(Saved entries)
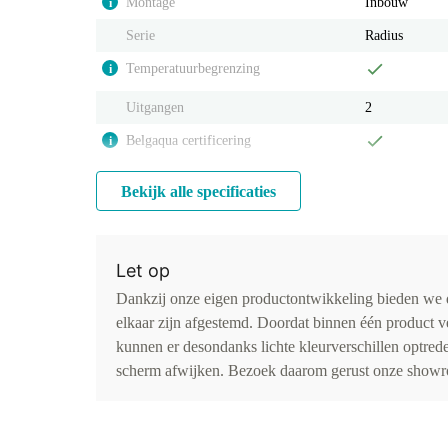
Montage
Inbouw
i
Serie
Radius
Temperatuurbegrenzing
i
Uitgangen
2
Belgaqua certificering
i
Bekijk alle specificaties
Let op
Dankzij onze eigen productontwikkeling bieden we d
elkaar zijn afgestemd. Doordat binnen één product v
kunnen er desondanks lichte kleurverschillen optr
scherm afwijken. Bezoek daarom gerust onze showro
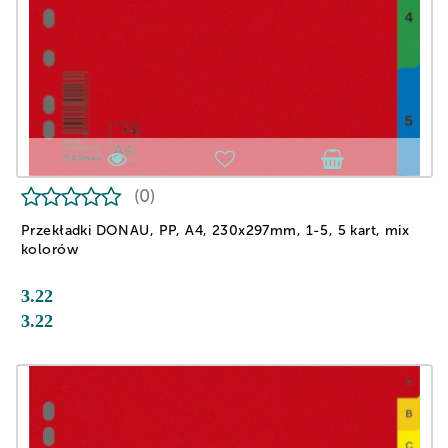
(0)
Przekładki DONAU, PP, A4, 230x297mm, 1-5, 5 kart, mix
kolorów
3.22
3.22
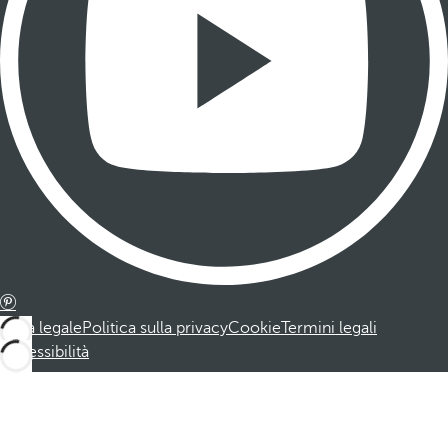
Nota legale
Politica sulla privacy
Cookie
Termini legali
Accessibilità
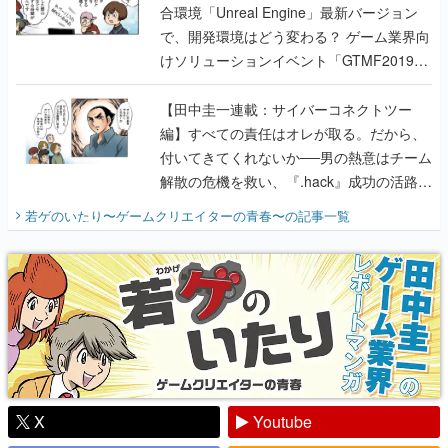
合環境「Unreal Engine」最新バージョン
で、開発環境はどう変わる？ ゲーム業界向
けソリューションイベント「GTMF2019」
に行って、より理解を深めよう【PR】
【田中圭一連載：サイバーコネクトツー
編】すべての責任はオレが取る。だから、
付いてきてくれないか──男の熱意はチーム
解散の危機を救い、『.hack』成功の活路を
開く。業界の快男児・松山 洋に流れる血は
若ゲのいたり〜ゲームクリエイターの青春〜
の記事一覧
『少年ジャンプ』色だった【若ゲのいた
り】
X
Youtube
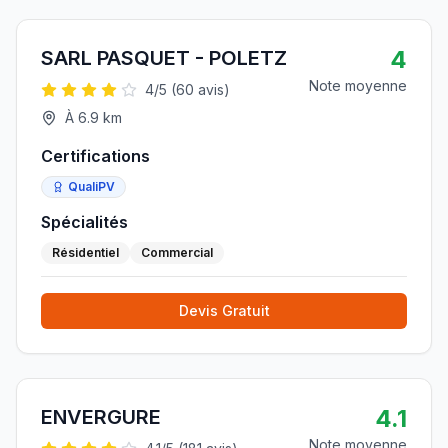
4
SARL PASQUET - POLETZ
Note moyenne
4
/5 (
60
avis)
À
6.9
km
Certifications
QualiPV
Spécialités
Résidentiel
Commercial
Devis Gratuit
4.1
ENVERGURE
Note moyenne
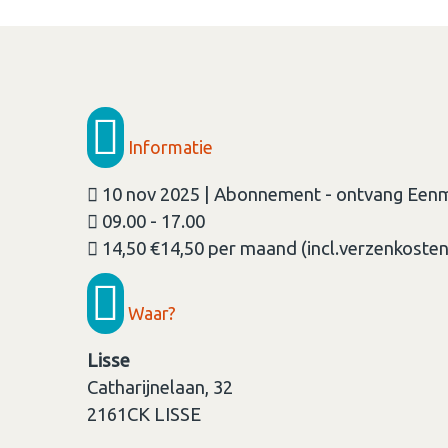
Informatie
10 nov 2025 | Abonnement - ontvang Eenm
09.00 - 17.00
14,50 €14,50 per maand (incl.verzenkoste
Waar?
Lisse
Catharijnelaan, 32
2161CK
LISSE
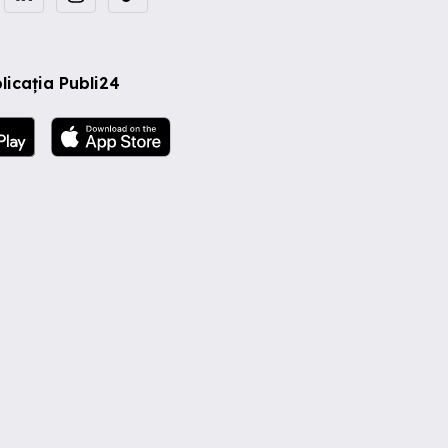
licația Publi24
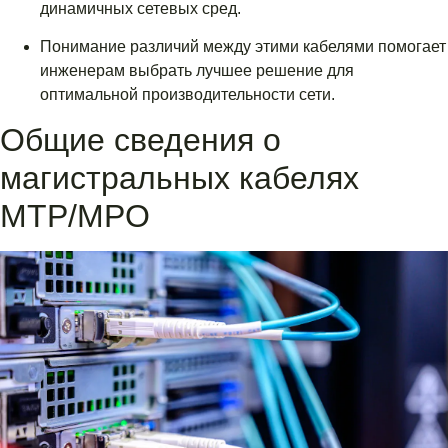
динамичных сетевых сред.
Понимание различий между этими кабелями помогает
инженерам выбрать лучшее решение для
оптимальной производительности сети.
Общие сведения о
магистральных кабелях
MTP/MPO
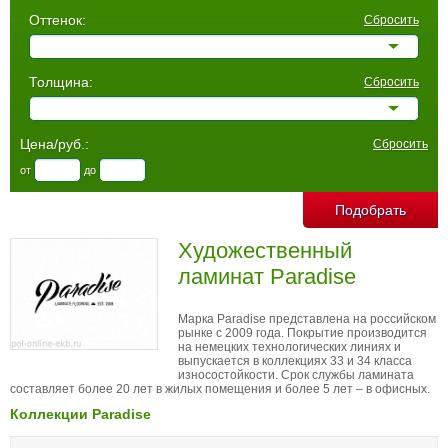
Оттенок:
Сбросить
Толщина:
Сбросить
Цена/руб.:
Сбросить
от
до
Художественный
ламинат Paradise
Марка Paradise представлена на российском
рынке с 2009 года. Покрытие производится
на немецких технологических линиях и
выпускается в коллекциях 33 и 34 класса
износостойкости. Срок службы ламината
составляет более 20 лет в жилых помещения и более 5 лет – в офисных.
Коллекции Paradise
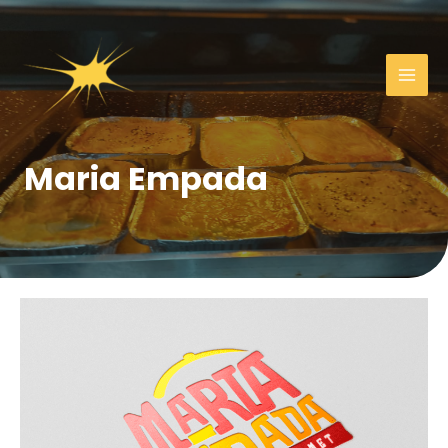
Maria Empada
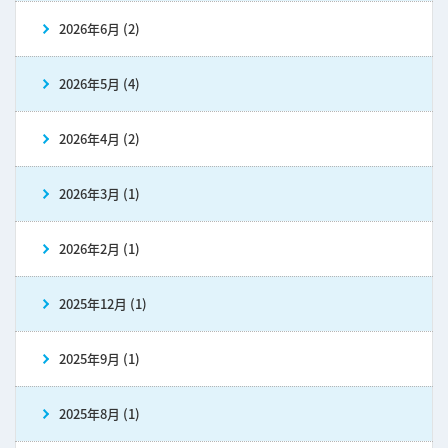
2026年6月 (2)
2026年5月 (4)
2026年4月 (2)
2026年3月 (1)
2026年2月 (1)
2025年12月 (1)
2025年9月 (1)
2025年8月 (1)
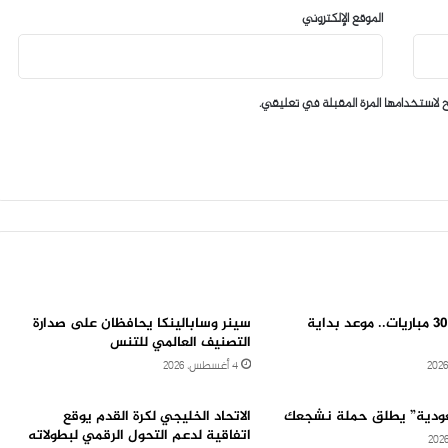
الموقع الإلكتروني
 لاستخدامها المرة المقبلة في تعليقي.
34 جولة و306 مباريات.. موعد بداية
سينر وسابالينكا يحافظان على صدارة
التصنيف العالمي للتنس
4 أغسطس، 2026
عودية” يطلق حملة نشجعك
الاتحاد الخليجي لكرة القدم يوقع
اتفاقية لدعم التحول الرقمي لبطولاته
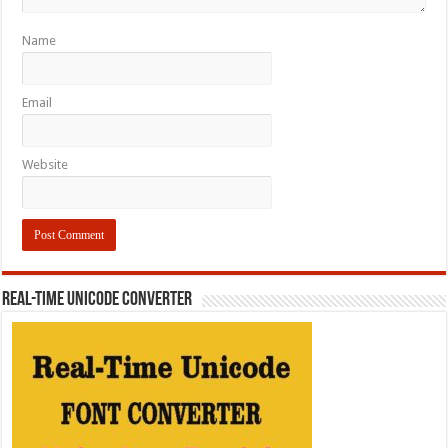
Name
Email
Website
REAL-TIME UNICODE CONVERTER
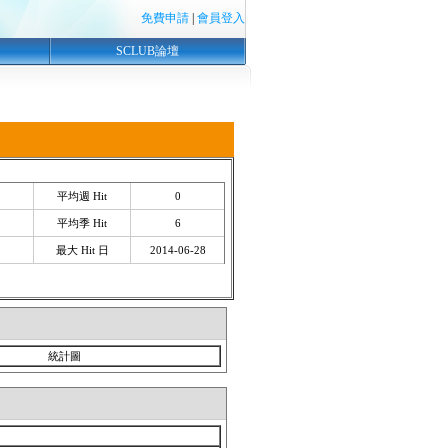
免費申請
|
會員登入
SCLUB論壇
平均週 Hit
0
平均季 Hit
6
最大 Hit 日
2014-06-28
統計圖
---
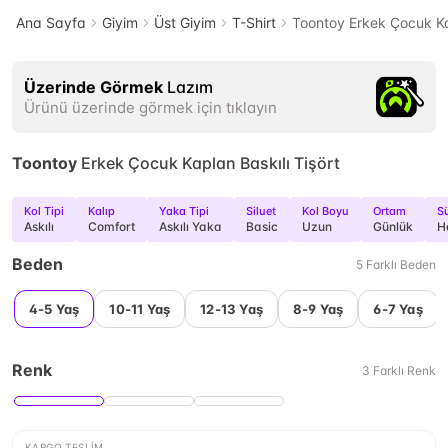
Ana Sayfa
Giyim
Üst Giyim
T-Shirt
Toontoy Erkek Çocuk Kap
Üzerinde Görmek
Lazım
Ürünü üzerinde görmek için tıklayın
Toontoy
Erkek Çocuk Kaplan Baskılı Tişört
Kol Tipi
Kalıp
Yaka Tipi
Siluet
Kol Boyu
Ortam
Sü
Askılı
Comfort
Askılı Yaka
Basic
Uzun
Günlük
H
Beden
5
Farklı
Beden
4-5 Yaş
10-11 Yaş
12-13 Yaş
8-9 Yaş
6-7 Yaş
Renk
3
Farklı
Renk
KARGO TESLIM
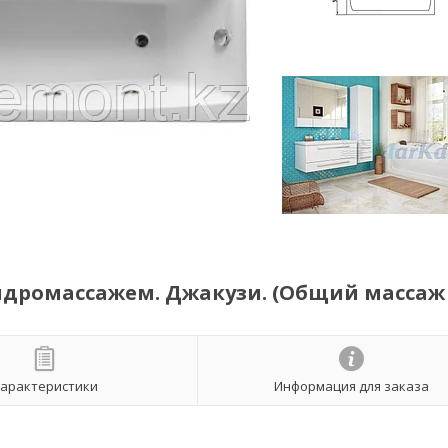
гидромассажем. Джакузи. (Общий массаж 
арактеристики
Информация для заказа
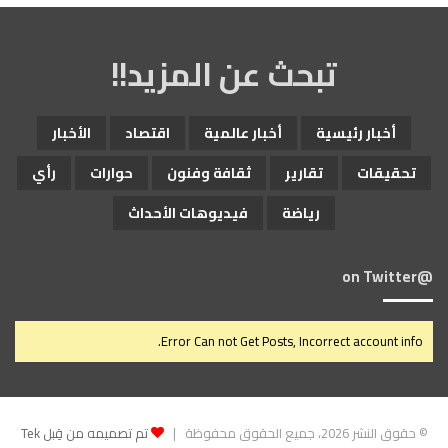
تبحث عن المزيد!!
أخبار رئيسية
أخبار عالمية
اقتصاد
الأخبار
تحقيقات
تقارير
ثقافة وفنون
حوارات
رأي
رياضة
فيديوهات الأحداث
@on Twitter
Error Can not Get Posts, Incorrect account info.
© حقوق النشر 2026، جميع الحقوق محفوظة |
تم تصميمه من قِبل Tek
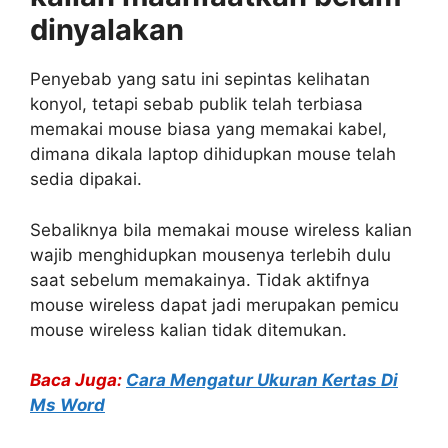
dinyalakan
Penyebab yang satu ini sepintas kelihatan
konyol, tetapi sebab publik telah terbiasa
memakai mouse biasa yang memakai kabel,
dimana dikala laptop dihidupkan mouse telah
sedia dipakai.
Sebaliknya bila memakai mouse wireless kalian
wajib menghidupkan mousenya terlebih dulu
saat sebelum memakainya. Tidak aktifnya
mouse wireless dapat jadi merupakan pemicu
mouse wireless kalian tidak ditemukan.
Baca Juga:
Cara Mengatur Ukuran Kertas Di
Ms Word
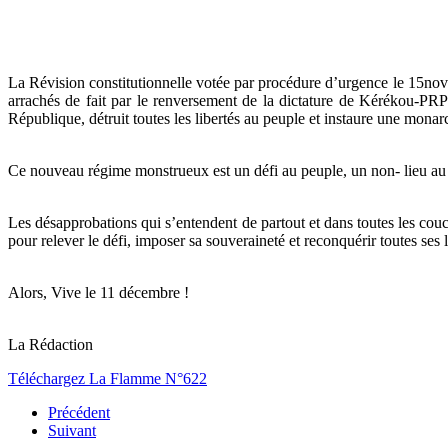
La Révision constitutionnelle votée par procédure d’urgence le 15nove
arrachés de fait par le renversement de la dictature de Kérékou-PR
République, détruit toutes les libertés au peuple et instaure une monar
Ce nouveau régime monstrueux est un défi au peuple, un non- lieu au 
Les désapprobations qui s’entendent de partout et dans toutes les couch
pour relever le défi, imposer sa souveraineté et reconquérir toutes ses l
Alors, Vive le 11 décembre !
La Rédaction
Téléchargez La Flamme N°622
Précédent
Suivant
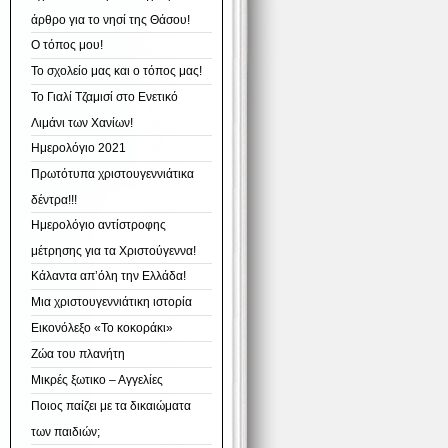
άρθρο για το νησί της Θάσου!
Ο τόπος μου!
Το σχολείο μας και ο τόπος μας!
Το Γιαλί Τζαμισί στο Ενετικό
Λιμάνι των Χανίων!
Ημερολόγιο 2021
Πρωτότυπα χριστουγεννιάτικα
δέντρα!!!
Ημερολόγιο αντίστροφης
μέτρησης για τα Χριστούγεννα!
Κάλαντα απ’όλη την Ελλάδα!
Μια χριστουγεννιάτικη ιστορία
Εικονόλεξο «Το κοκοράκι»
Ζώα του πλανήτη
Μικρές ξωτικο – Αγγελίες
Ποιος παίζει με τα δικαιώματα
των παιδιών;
* * *
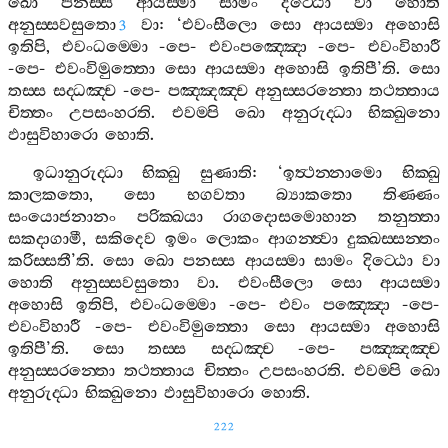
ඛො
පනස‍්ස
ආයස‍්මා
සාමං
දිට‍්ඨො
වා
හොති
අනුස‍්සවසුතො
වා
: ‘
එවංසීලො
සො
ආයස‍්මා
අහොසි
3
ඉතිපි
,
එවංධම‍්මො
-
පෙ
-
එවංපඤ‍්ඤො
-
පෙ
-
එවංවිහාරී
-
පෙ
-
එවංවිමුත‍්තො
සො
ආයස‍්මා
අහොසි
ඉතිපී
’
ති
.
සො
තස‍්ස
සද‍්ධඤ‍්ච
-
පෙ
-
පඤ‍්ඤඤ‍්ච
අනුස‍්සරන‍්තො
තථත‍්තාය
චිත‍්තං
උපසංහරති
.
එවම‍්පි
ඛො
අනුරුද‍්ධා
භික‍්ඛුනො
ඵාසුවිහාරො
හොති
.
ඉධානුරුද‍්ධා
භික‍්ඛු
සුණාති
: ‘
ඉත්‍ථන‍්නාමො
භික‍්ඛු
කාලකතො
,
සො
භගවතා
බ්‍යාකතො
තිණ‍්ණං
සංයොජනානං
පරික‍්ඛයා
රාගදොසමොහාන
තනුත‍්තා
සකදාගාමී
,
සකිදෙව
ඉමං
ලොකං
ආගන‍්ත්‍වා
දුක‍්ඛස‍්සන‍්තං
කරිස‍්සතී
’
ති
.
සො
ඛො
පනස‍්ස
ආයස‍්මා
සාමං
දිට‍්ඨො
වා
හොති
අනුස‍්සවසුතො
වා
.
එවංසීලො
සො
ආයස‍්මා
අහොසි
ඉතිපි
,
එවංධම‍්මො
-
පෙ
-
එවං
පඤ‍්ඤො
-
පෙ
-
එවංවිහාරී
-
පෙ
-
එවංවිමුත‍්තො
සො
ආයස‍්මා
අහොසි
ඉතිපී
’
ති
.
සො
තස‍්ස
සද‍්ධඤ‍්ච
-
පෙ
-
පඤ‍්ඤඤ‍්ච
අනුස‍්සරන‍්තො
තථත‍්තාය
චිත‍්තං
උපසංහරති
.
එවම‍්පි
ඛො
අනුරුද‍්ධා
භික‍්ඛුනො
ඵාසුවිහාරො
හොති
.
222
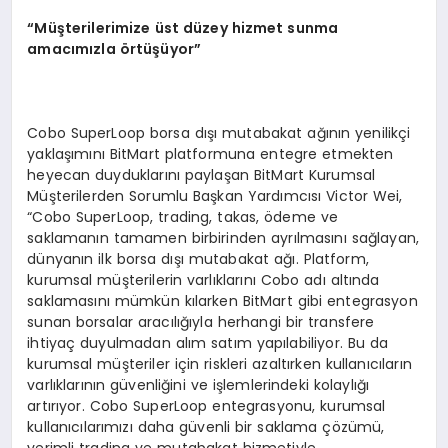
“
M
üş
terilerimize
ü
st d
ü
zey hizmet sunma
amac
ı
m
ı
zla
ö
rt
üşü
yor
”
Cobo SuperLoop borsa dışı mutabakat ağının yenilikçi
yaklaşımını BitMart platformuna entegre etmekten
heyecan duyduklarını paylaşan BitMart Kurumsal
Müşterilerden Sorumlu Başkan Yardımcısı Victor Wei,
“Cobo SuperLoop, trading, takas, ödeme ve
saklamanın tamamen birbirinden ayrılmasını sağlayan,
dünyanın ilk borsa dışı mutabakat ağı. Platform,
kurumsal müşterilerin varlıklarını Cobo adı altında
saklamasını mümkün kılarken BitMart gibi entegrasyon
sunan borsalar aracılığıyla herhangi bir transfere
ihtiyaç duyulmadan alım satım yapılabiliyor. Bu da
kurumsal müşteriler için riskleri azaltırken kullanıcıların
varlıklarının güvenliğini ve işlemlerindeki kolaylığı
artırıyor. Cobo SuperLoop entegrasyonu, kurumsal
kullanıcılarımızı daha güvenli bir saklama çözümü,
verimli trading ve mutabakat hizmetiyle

**About this task**
In the records above, find each line holding "onze" and copy it.

**Written solution**
Dankzij onze eigen productontwikkeling bieden we d
scherm afwijken. Bezoek daarom gerust onze showro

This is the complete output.